Run a new job using the same geometry. However, while in the Build Molecule window, display the index of each atom and note the index of the alcohol H. Run a Geometry Optimization calculation using the same level of theory, and check the Preview Input File box. Edit the “Opt” keyword so that it reads “Opt=Z-Matrix”. Also, change the line that defines the alcohol H dihedral angle and might look something like
D2 0.0 S 18 10.0
This instructs Gaussian to start this coordinate at 0 degrees and increment it 18 times by 10 degrees each time. At each step, the Opt keyword instructs Gaussian to optimize all other coordinates.
Use the Summary of Optimized Potential Surface Scan near the end of the raw output to tabulate the PM3 energy in both Hartree and in kcal/mol as a function of dihedral angle. Use Excel to plot the kcal/mol values. From your plot, determine the forward and reverse barrier heights. Why is the barrier not symmetric?

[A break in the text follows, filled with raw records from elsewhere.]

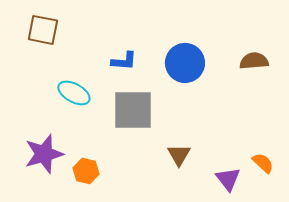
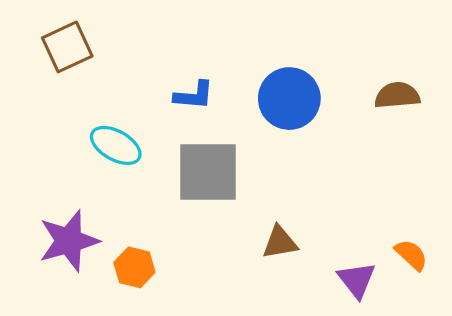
brown square: (43, 30) -> (67, 47), turned -36
brown triangle: (179, 155) -> (280, 242), turned 50

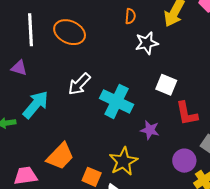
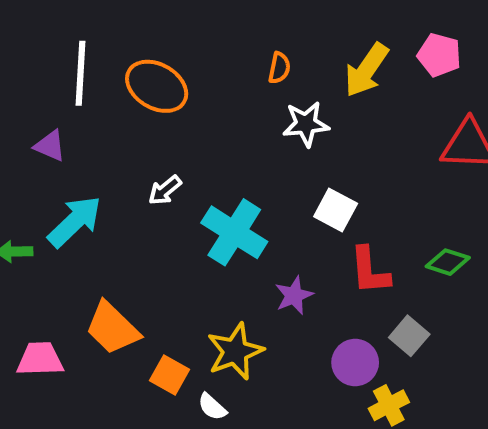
white arrow: (79, 84) -> (165, 190), size x0.7
purple star: (150, 130) -> (294, 295), turned 30
orange trapezoid: (60, 156) -> (112, 328), turned 84

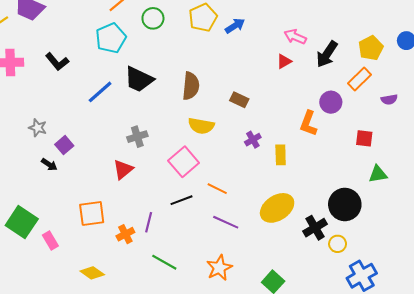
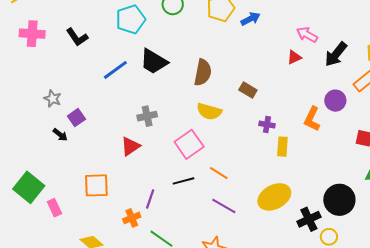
purple cross: (253, 140) -> (267, 125), moved, turned 35
orange cross: (125, 234) -> (132, 218), moved

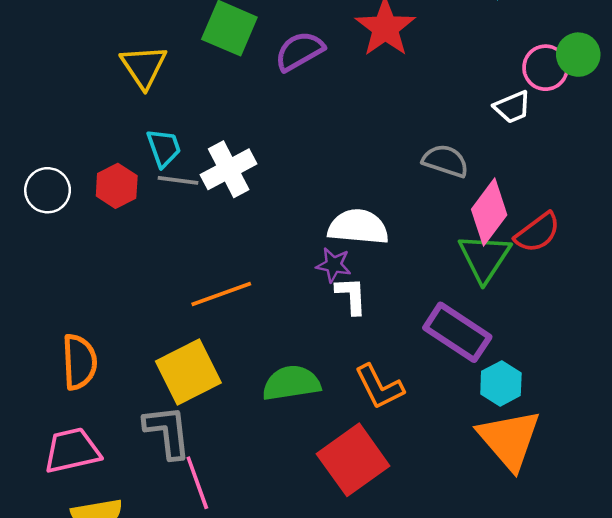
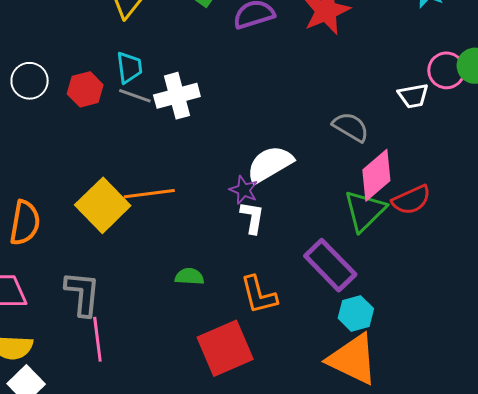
white semicircle: (358, 227) -> (270, 164), turned -48
yellow square: (188, 372) -> (103, 205), moved, turned -30
green semicircle: (291, 383) -> (189, 277), size x0.6
orange triangle: (509, 439) -> (353, 359), turned -36

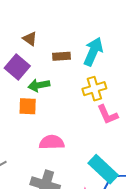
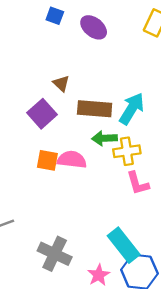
brown rectangle: (62, 56) -> (95, 109), size x1.6
green arrow: (39, 85) -> (104, 138), moved
pink semicircle: (52, 142) -> (72, 160), moved

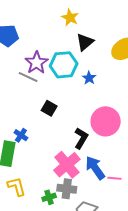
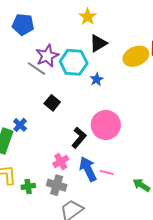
pink cross: (67, 165) -> (61, 161), size x0.6
pink line: (114, 178) -> (107, 172), moved
green cross: (49, 197) -> (28, 186), moved

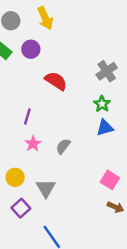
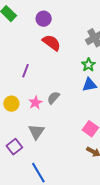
purple circle: (31, 49) -> (44, 19), moved
pink star: (33, 144) -> (35, 103), moved
yellow circle: (15, 177) -> (11, 104), moved

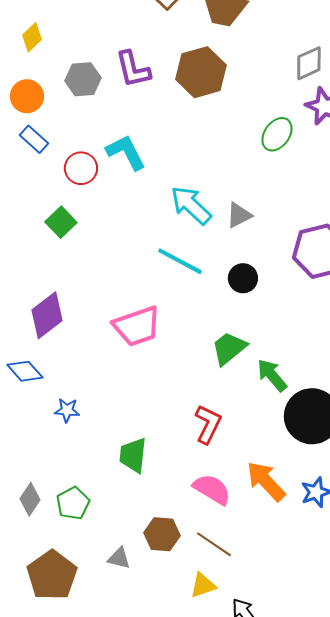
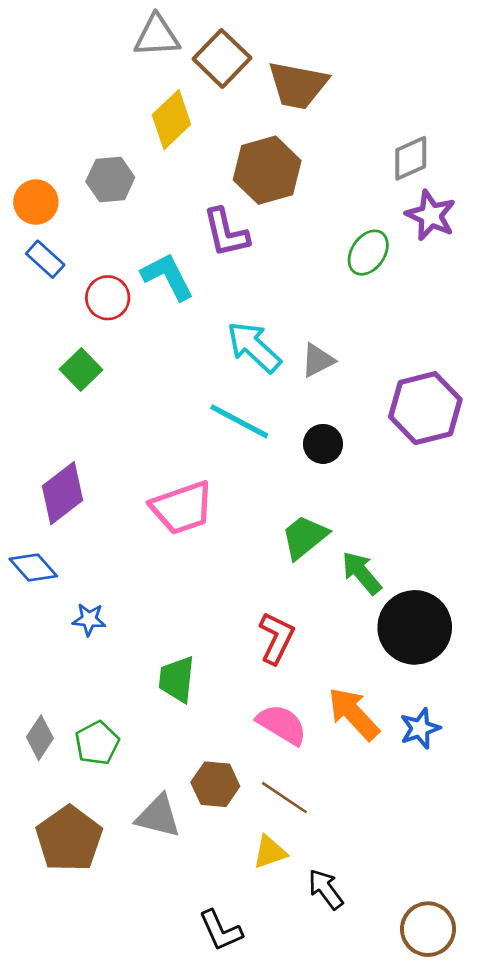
yellow diamond: (32, 37) -> (171, 120), moved, size x1.5
purple L-shape: (133, 69) -> (226, 233), moved
gray triangle: (119, 558) -> (158, 816), size x1.5

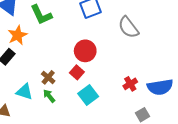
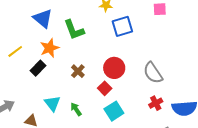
gray semicircle: (128, 27) -> (153, 73), moved
brown cross: (48, 77) -> (78, 71), moved
cyan triangle: (24, 92) -> (52, 103), turned 30

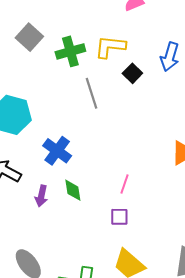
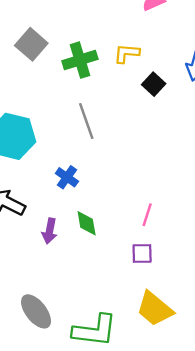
yellow L-shape: (110, 47) -> (127, 53), size x0.7
gray line: (92, 93) -> (86, 121), moved
blue cross: (57, 151) -> (67, 177), size x0.7

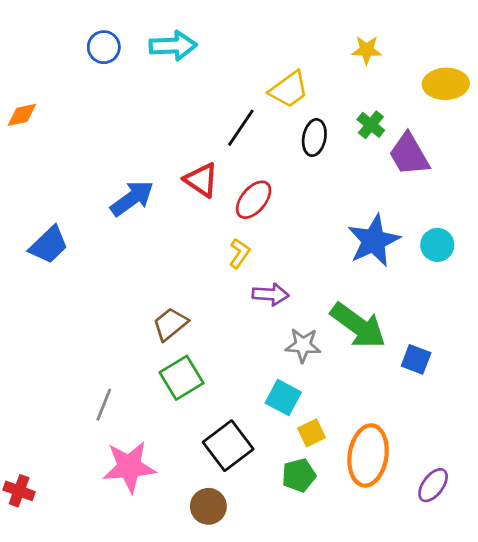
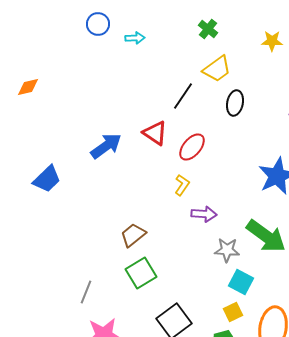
cyan arrow: (173, 46) -> (135, 38), size x0.6
blue circle: (104, 47) -> (98, 24), moved
green cross: (371, 125) -> (208, 29), moved
cyan square: (283, 398) -> (241, 282), moved

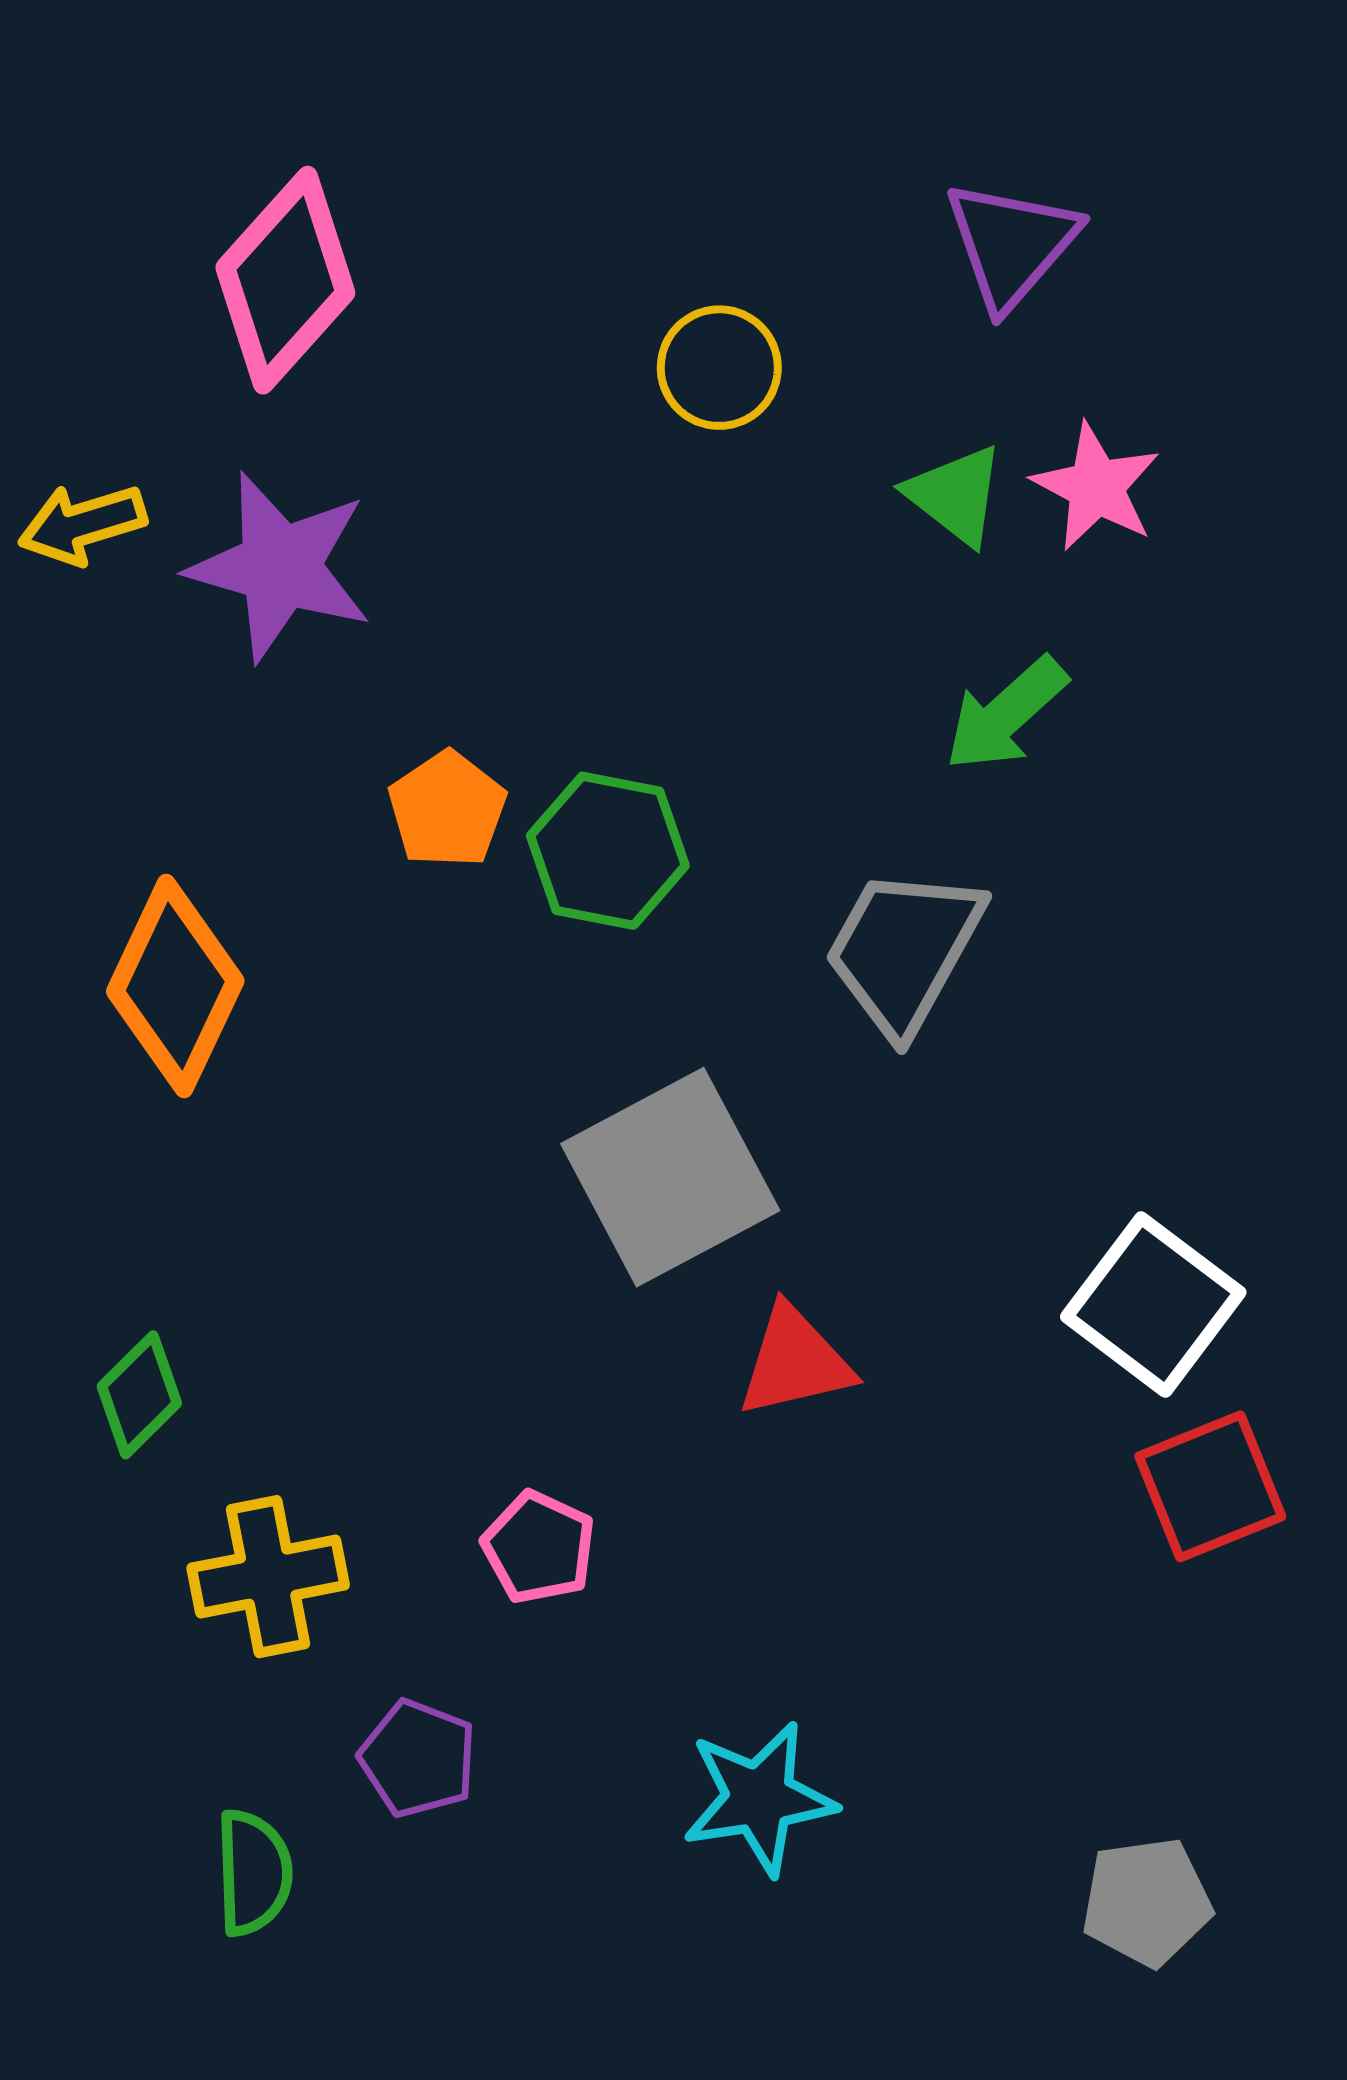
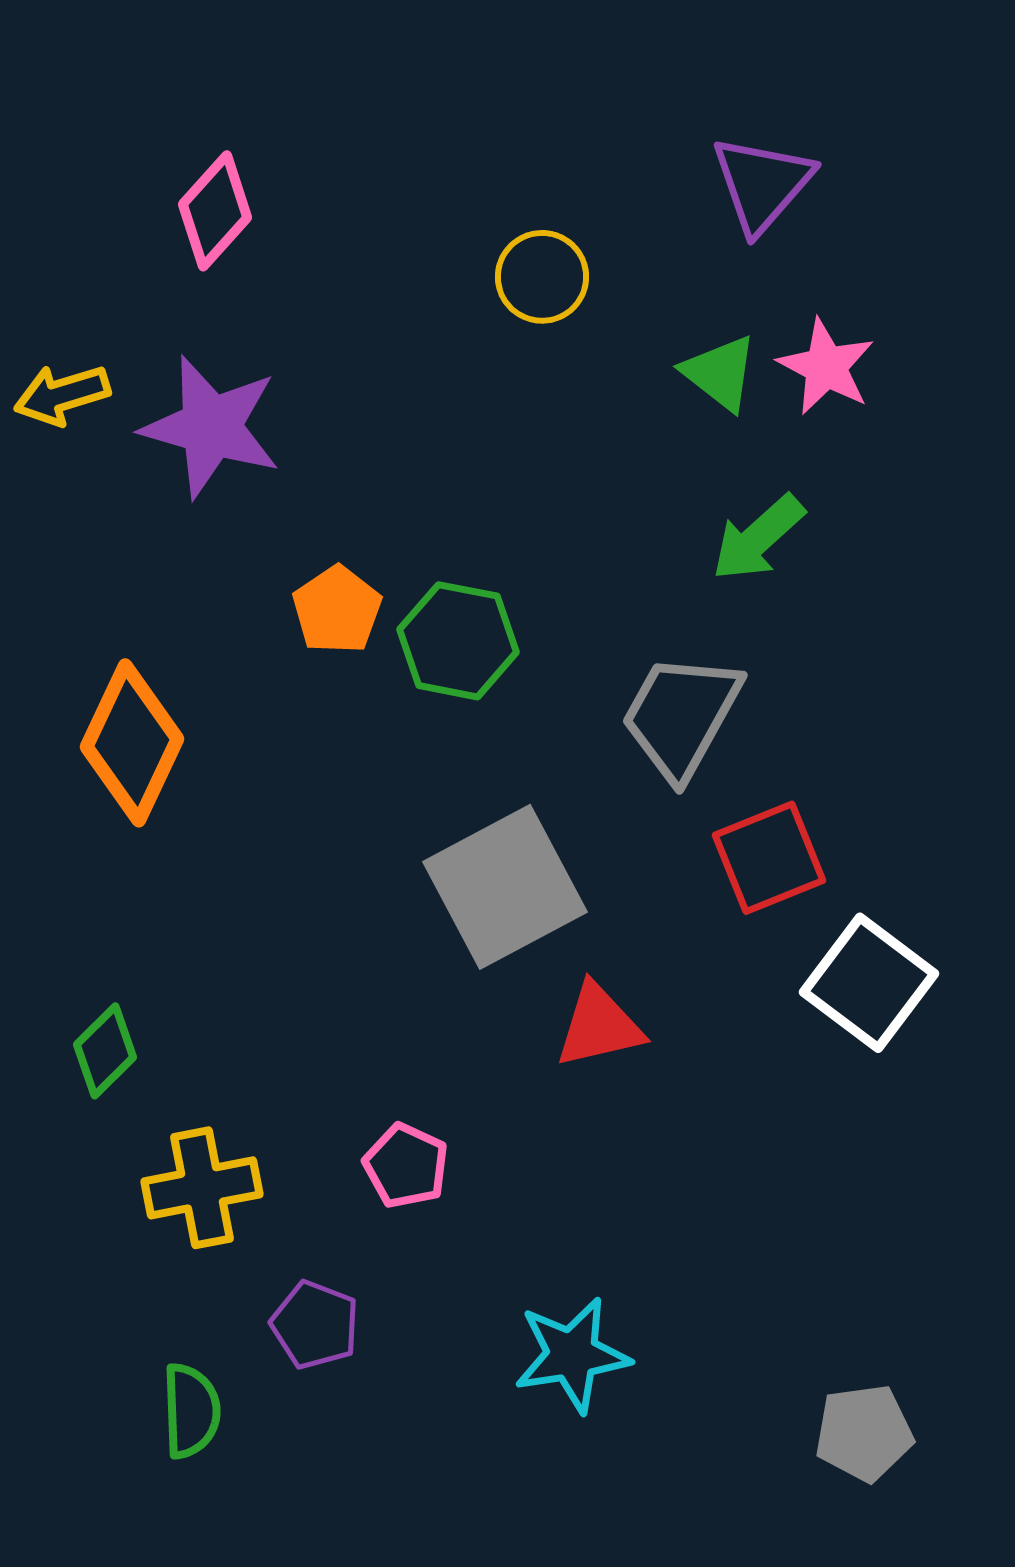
pink diamond: (285, 280) -> (215, 211), size x0.7
red square: (1210, 1486) -> (769, 858), moved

Note: Relaxed potential energy surfaces scans are also available with the Opt=AddRedundant keyword, but the specification of scanned coordinates then goes in the redundant coordinate section of the input file, not in the Z-matrix specification section. See the Opt keyword in the Gaussian User’s Reference manual for details.
4. How could WebMO be improved to assist you with your calculations? Please be as imaginative and thorough as possible with your suggestions and constructive criticism!!